NBC News' Fear-mongering Regarding Leaked Apple Device UDIDs

I always enjoy when non-tech reporters write about tech stories and get just enough of the details wrong to make it seem to the average user that the story is true while the story actually perpetuates falsehoods. Keyy Sanders and Bob Sullivan, at NBC News:

The UDID -- which stands for Unique Device Identifier -- is present on Apple iPads, iPods and iPhones, and is similar to a serial number. During the past year, researchers have found that many app developers have used the UDID to help keep track of their users, storing the data in various databases and often associating it with other personal information. When matched with other information, the UDID can be used to track users' app usage, social media usage or location. It could also be used to "push" potentially dangerous applications onto users' Apple gadgets. The way this paragraph is written, it would lead the average reader to believe that any of the leaked 12 million UDIDs could be used to push malware onto the respective iOS devices they belong to. This is a blatant lie. In order for something like this to happen, the culprit would have to register 120,000 Apple Developer accounts, paying $99 each for them which would cost a total of $11,880,000. Then someone would have to manually enter each UDID into Apple's Developer portal. Then and only then would someone have to make some sort of iOS app (that Apple could kill easily by deactivating the offending developer account) and add that app to each of the 120,000 developer accounts they've made in order to be able to generate a link or share a file that users would have to drag into their iTunes or use a service like Testflight to receive over the air (most if not all Testflight users are developers themselves.) As you can see, this is a near-impossible scenario. Yet if you read the quoted paragraph, NBC would like the reader to believe that they are possibly in grave danger of having malware "pushed" to their devices. ::eyeroll:: The question is - did these two reporters not understand how this works or did they intentionally attempt to mislead their readers to make the story juicier?

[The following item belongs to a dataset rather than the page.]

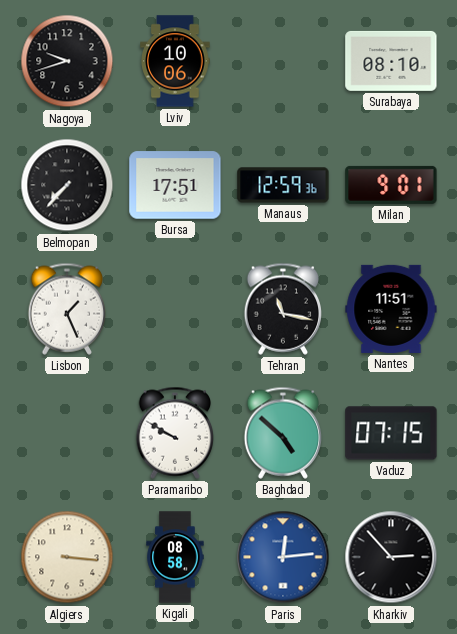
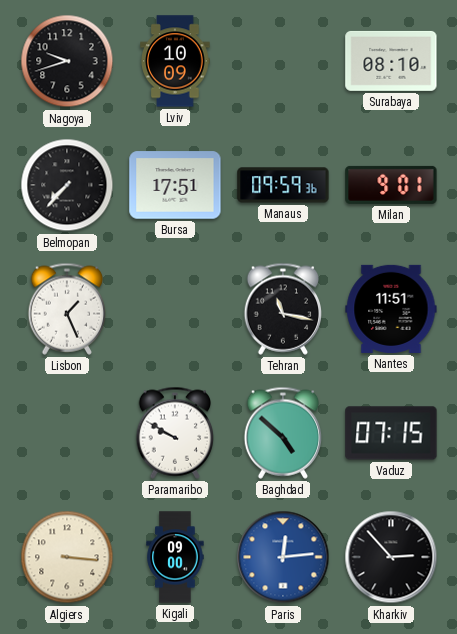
Lviv: 10:06 -> 10:09
Manaus: 12:59 -> 09:59
Kigali: 08:58 -> 09:00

What Bill Clinton Wrote vs. What Bill Clinton Said

Dashiell Bennett, at The Atlantic Wire:

If you were following any journalists on Twitter last night, one of the most remarked upon aspects of Bill Clinton's nomination speech was how liberally he deviated from the prepared text. What was handed out to the media was four pages of single-spaced, small font text, but — as an exasperated TelePrompTer operator found out —that was really just a guideline to what Clinton actually wanted to say during his 49-minute address. We decided to compare the two versions to see how one of the great speechmakers of his era goes about his business. You really have to take a look at their transcript which clearly shows which was removed, added or left the same from the text vs what he said. Amazing speaker.

The Best Interface Is No Interface

Golden Krishna, at Cooper writes:> As Donald Norman said in 1990, “The real problem with the interface is that it is an interface. Interfaces get in the way. I don’t want to focus my energies on an interface. I want to focus on the job…I don’t want to think of myself as using a computer, I want to think of myself as doing my job.”

It’s time for us to move beyond screen-based thinking. Because when we think in screens, we design based upon a model that is inherently unnatural, inhumane, and has diminishing returns. It requires a great deal of talent, money and time to make these systems somewhat usable, and after all that effort, the software can sadly, only truly improve with a major overhaul. The entire article is an excellent look at typical pedestrian interfaces that are seen these days versus interfaces that take great pains to anticipate the normal user behavior of a task and tries to solve it in the same way using a well designed interface.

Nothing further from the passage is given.